In MS x64 calling convention I am reading that caller should create a shadow space if we make calls to a Win64 API.
However I created a simple C++ program and making call to MessageBox and after disassembling this is what I see :
00007FF614FC2AD9 mov r9d,136h
00007FF614FC2ADF lea r8,[__xt_z+150h (07FF614FD5BF0h)]
00007FF614FC2AE6 lea rdx,[__xt_z+170h (07FF614FD5C10h)]
00007FF614FC2AED xor ecx,ecx
00007FF614FC2AEF call qword ptr [__imp_MessageBoxW (07FF614FDF6C0h)]
00007FF614FC2AF5 mov dword ptr [msgboxID],eax
I don't see any Shadow space reservation.(Not even in the preceding instructions that are not shown here) What am I missing ?

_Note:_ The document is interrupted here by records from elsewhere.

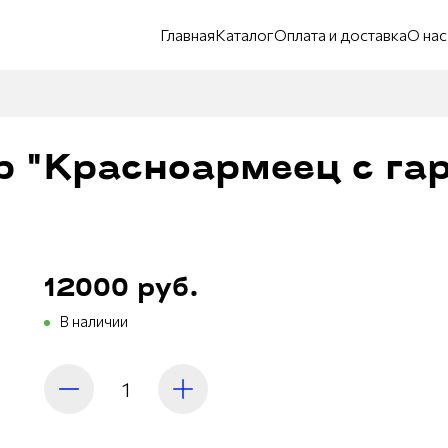
Главная
Каталог
Оплата и доставка
О нас
р "Красноармеец с га
12000 руб.
В наличии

Edit: Here is the C++ code for above:
#include <Windows.h>
int main()
{
int msgboxID = MessageBox(
NULL,
(LPCWSTR) L"Resource not available\nDo you want to try again?",
(LPCWSTR) L"Account Details",
MB_ICONWARNING | MB_CANCELTRYCONTINUE | MB_DEFBUTTON2
);
return 0;
}
Actually it does generate shadow space. But at the very beginning of the call.(not shown above stack) I thought it would create shadow space just before the call apparently that is not the case. So I will close this question and open a more proper one.